Too High Service Check Latency on Nagios CORE

Support forum for Nagios Core, Nagios Plugins, NCPA, NRPE, NSCA, NDOUtils and more. Engage with the community of users including those using the open source solutions.
Locked
krpanna
Posts: 5
Joined: Tue Feb 12, 2013 10:55 am

Too High Service Check Latency on Nagios CORE

Post by krpanna »

Hello Team,

We are facing serious performance issue and too high service check latency(7696 secs) on nagios core. The checks are not happening on time and force check also is not working. we have recently enabled/disabled below parameters. But situation is remain same. It would be more helpful if some one helps on below issue.

use_large_installation_tweaks=1
check_result_reaper_frequency=5
enable_flap_detection=0
enable_environment_macros=0

Details of Nagios Core used in our infrastructure :
Nagios version : 3.5.0
pnp4nagios version : 0.6.21
snmp traps : yes
snmp polling : yes
ndo2db : yes
nsca : yes
H/W details : Linux 2.6.32-504.3.3.el6.x86_64 Virtual machine, 4 core, 30GB RAM, 4GB
Number of hosts: 2113
Number of service checks: 16649



Monitoring Performance
Service Check Execution Time: 0.00 / 762.76 / 21.544 sec
Service Check Latency: 0.00 / 125337.24 / 7696.736 sec
Host Check Execution Time: 0.00 / 31.06 / 6.688 sec
Host Check Latency: 0.00 / 9120.72 / 7527.235 sec
# Active Host / Service Checks: 1749 / 13534
# Passive Host / Service Checks: 543 / 3185


Thanks
Prasanna
jdalrymple
Skynet Drone
Posts: 2620
Joined: Wed Feb 11, 2015 1:56 pm

Re: Too High Service Check Latency on Nagios CORE

Post by jdalrymple »

You are running a pretty substantial environment without offloading any of the work. It's not surprising that you're running into performance problems with that environment. How to fix:

The easy route would be to offload some work using passive checks or gearman workers, the latter being a fairly trivial way to improve performance.
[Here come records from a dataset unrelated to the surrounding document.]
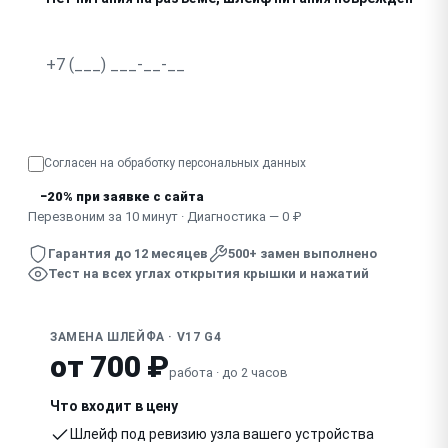
Не работает часть тачпада или его кнопок
Видны заломы, потёртости на шлейфе
Узнать точную стоимость
Согласен на обработку
персональных данных
−20% при заявке с сайта
Перезвоним за 10 минут · Диагностика — 0 ₽
Гарантия до 12 месяцев
500+ замен выполнено
Тест на всех углах открытия крышки и нажатий
ЗАМЕНА ШЛЕЙФА · V17 G4
от 700 ₽
работа · до 2 часов
Что входит в цену
Шлейф под ревизию узла вашего устройства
Another big helper would be to offload your ndodb if it is onboard. We have documentation for doing that with NagiosXI that could probably be used as a basic framework for doing it with your 3.5 core environment:

Lastly - and this is *probably* the first thing you should do - upgrade Nagios core to 4.x. The 4 major release of Core introduced some MAJOR performance enhancements.
krpanna
Posts: 5
Joined: Tue Feb 12, 2013 10:55 am

Re: Too High Service Check Latency on Nagios CORE

Post by krpanna »

Hello jdalrymple,

Thanks for your reply. Yes, we have offload some services check to passive and we have enabled the passive service check for 543 hosts and 3185 Service Checks.After enabling passive check, nagios server is doing only passive checks and active checks are not happening. This is our main problem.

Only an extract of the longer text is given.